Failing to complete training in Lesson 1 for own data

larcat · May 2, 2018, 5:31am

Hi all – I downloaded about 500 train and images for each category, and 50 validation images from google image search. I found some corrupted ones after some initial training hangs at x%, and was able to get it to progress further. However, I am now hanging like this (below) and cannot complete training. Suggestions?

53%|█████▎ | 8/15 [00:03<00:03, 2.32it/s]

AttributeError Traceback (most recent call last)
~/fastai/courses/dl1/fastai/dataset.py in open_image(fn)
227 try:
→ 228 im = cv2.imread(str(fn), flags).astype(np.float32)/255
229 if im is None: raise OSError(f’File not recognized by opencv: {fn}')

AttributeError: ‘NoneType’ object has no attribute ‘astype’

The above exception was the direct cause of the following exception:

OSError Traceback (most recent call last)
in ()
1 arch=resnet34
2 data = ImageClassifierData.from_paths(PATH, tfms=tfms_from_model(arch, sz))
----> 3 learn = ConvLearner.pretrained(arch, data, precompute=True)
4 learn.fit(0.01, 4)

Thanks for any help.

_L

larcat · May 3, 2018, 3:11pm

Hope bumping isn’t against forum rules (I looked but didn’t see anything clarifying it.) Going to be spending some time on fast.ai tonight and would love any suggestions on next steps (other than get a different image set.)

Thanks!

-L

bbrandt · May 3, 2018, 3:25pm

To me it looks like another corrupted or missing image. cv2.imread returns none instead of a numpy array of the image. You could try setting the pdb magic command

%pdb on

which will enter a debugging session after the exception occurs. You should be able to look at the variable fn and figure out which image is the offending one. If that doesn’t work try writing a for loop over all the images that you downloaded reading every one using

for filename in filenamelist:
    print(filename)
    cv2.imread(filename).astype(np.float32)/255

This will crash when you encounter problematic images and you will know the filename.

larcat · May 3, 2018, 3:27pm

Perfect, exactly what I needed, thanks. I had started down the imagemagick rabbit hole, but wasn’t sure how to get just the fails outputted in a python context – I’m coming from R so there’s some adjustment.

larcat · May 4, 2018, 4:00am

@bbrandt – Thank you for the help.

I purposefully chose data I thought would give poor results… Two families of Arum that are used as aquarium plants – Anubias and Bucephelandra. They look very similar, have identical structure and there are certain species that I mistake for each other all the time.
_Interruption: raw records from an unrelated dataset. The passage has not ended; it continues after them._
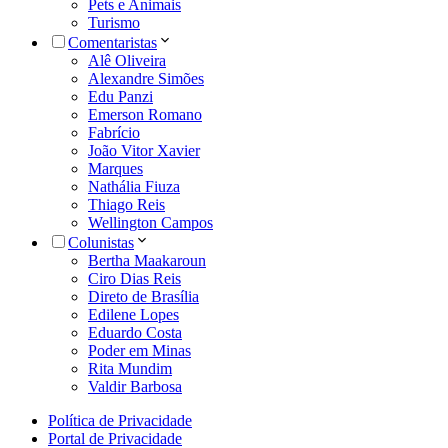
Pets e Animais
Turismo
Comentaristas
Alê Oliveira
Alexandre Simões
Edu Panzi
Emerson Romano
Fabrício
João Vitor Xavier
Marques
Nathália Fiuza
Thiago Reis
Wellington Campos
Colunistas
Bertha Maakaroun
Ciro Dias Reis
Direto de Brasília
Edilene Lopes
Eduardo Costa
Poder em Minas
Rita Mundim
Valdir Barbosa
Política de Privacidade
Portal de Privacidade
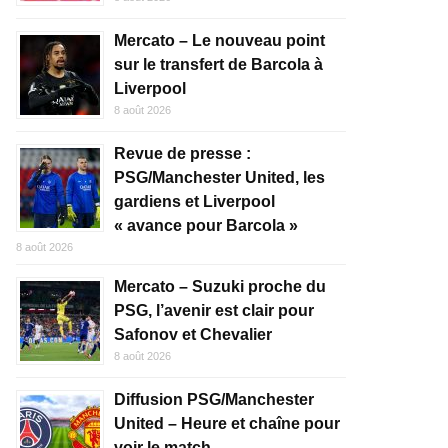
Mercato – Le nouveau point
sur le transfert de Barcola à
Liverpool
8 août 2026
Revue de presse :
PSG/Manchester United, les
gardiens et Liverpool
« avance pour Barcola »
8 août 2026
Mercato – Suzuki proche du
PSG, l’avenir est clair pour
Safonov et Chevalier
8 août 2026
Diffusion PSG/Manchester
United – Heure et chaîne pour
voir le match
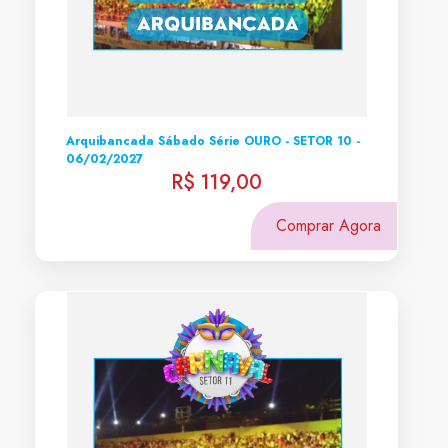
Arquibancada Sábado Série OURO - SETOR 10 -
06/02/2027
R$ 119,00
Comprar Agora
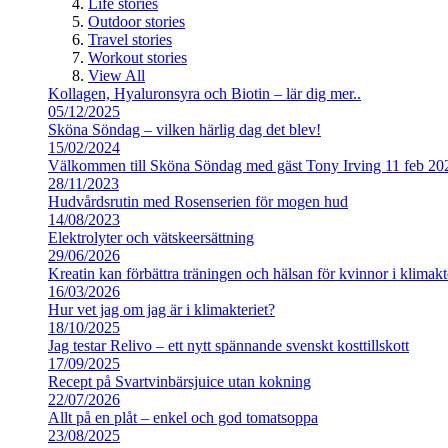
Life stories
Outdoor stories
Travel stories
Workout stories
View All
Kollagen, Hyaluronsyra och Biotin – lär dig mer..
05/12/2025
Sköna Söndag – vilken härlig dag det blev!
15/02/2024
Välkommen till Sköna Söndag med gäst Tony Irving 11 feb 20
28/11/2023
Hudvårdsrutin med Rosenserien för mogen hud
14/08/2023
Elektrolyter och vätskeersättning
29/06/2026
Kreatin kan förbättra träningen och hälsan för kvinnor i klimakt
16/03/2026
Hur vet jag om jag är i klimakteriet?
18/10/2025
Jag testar Relivo – ett nytt spännande svenskt kosttillskott
17/09/2025
Recept på Svartvinbärsjuice utan kokning
22/07/2026
Allt på en plåt – enkel och god tomatsoppa
23/08/2025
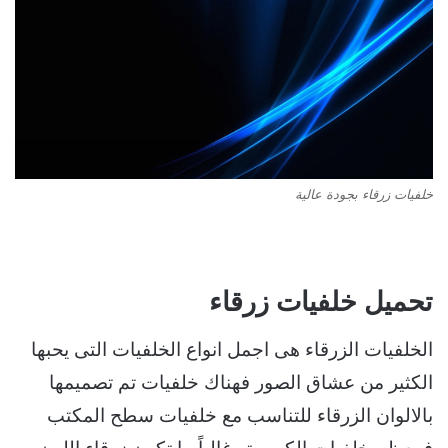
خلفيات زرقاء بجودة عالية
تحميل خلفيات زرقاء
الخلفيات الزرقاء هى اجمل انواع الخلفيات التى يحبها
الكثير من عشاق الصور فهناك خلفيات تم تصميمها
بالالوان الزرقاء للتناسب مع خلفيات سطح المكتب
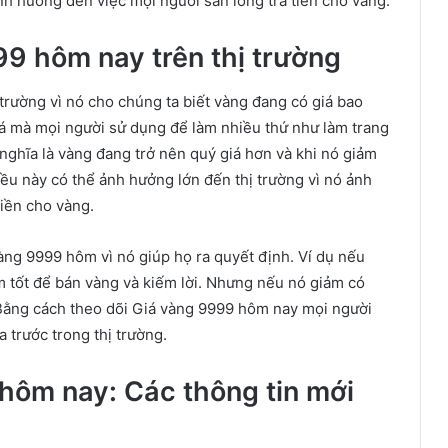
ảnh hưởng đến việc mọi người sẵn lòng trả tiền cho vàng.
9 hôm nay trên thị trường
trường vì nó cho chúng ta biết vàng đang có giá bao
giá mà mọi người sử dụng để làm nhiều thứ như làm trang
nghĩa là vàng đang trở nên quý giá hơn và khi nó giảm
iều này có thể ảnh hưởng lớn đến thị trường vì nó ảnh
iền cho vàng.
ng 9999 hôm vì nó giúp họ ra quyết định. Ví dụ nếu
m tốt để bán vàng và kiếm lời. Nhưng nếu nó giảm có
. Bằng cách theo dõi Giá vàng 9999 hôm nay mọi người
a trước trong thị trường.
hôm nay: Các thông tin mới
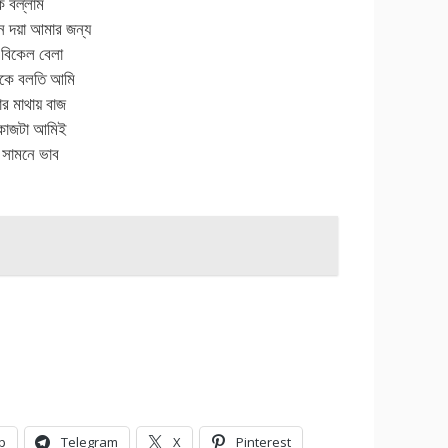
ে বল্লাম
ন দয়া আমার জন্য
 বিকেল বেলা
াকে বলতি আমি
ার মাথায় বাজ
 কাজটা আমিই
 সামনে ভাব
p
Telegram
X
Pinterest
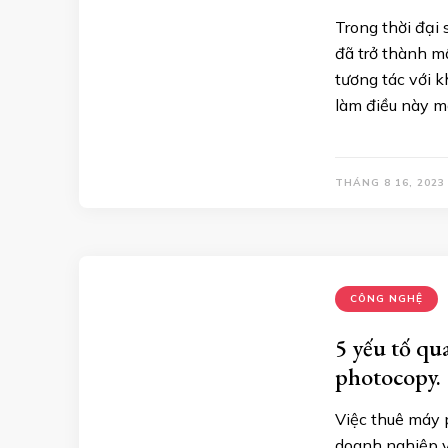
Trong thời đại 
đã trở thành m
tương tác với 
làm điều này mộ
THÁNG 8 16, 2023
CÔNG NGHỆ
5 yếu tố qu
photocopy.
Việc thuê máy 
doanh nghiệp và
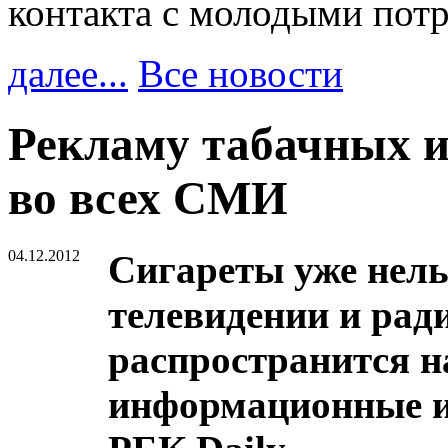
контакта с молодыми пот
далее...
Все новости
Рекламу табачных и
во всех СМИ
04.12.2012
Сигареты уже нель
телевидении и ради
распространится н
информационные и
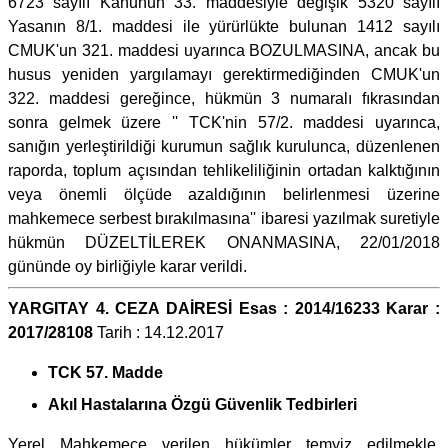
6723 sayılı Kanunun 33. maddesiyle değişik 5320 sayılı
Yasanın 8/1. maddesi ile yürürlükte bulunan 1412 sayılı
CMUK'un 321. maddesi uyarınca BOZULMASINA, ancak bu
husus yeniden yargılamayı gerektirmediğinden CMUK'un
322. maddesi gereğince, hükmün 3 numaralı fıkrasından
sonra gelmek üzere '' TCK'nin 57/2. maddesi uyarınca,
sanığın yerleştirildiği kurumun sağlık kurulunca, düzenlenen
raporda, toplum açısından tehlikeliliğinin ortadan kalktığının
veya önemli ölçüde azaldığının belirlenmesi üzerine
mahkemece serbest bırakılmasına'' ibaresi yazılmak suretiyle
hükmün DÜZELTİLEREK ONANMASINA, 22/01/2018
gününde oy birliğiyle karar verildi.
YARGITAY 4. CEZA DAİRESİ Esas : 2014/16233 Karar :
2017/28108
Tarih : 14.12.2017
TCK 57. Madde
Akıl Hastalarına Özgü Güvenlik Tedbirleri
Yerel Mahkemece verilen hükümler temyiz edilmekle,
With ~ 450 images of each, 7 epochs, the model returned 90% accuracy (with some images that are just wrong – full aquarium shots, etc mixed in)… I haven’t done tweaking, augmentation, etc yet… I’ve doing data science professionally for some time but just… wow. See below for how visually similar there things are.

Thanks for putting this course together @jeremy I’m hooked.

bbrandt · May 4, 2018, 5:47pm

That’s an interesting data set, thanks for sharing the results.

KeeganJustis · May 26, 2018, 5:37am

I tried this but all my images are crashing. I used PIL to make Jpeg instead of jpg. Could this be the issue?

KeeganJustis · May 26, 2018, 8:18pm

I am having the error AttributeError: ‘NoneType’ object has no attribute ‘astype’ . I used Google-image-download to collect my images but I can’t find out if they are corrupt or not.

Here is my my code https://github.com/KeeganJustis/Fast.ai2/blob/master/courses/dl1/lesson1.ipynb

sjdlloyd · May 26, 2018, 9:40pm

Hey Keegan, is your path extension right? there’s no prefix to your filename

might be worth trying this instead (assuming you’re in dl1):
`cv2.imread(‘downloads/train/pho/’+filename).astype(np.float32)/255’

KeeganJustis · May 26, 2018, 10:22pm

That was it. Thanks Sam!

sjdlloyd · May 26, 2018, 10:29pm

No worries, hope it goes well. it looks an interesting dataset

britton · July 24, 2018, 7:45am

Sam and Keegan, that fix worked wonderfully for me too. Thanks for solving this!

hud · November 3, 2018, 9:04am

Hey @bbrandt , is there a way to add a line to remove the corrupted / missing image ? I used batch downloaded 1000 files and now am manually removing each bad image …

Mariam · November 3, 2018, 12:47pm

lets say you saved the corrupted data path in variable named badpath,
then in the jupyter cell you can write:
!rm {badpath}

msrobot0 · January 21, 2019, 6:02pm

Hi I am also having this issue - my path variable is correct and running cv2.imread using listdir works - how can I use this path with the fastai methods:
arch=resnet34
data= ImageClassifierData.from_paths(PATH,tfms=tfms_from_model(arch,sz))
learn= ConvLearner.pretrained(arch,data,precompute=True)
learn.fit(0.01,3)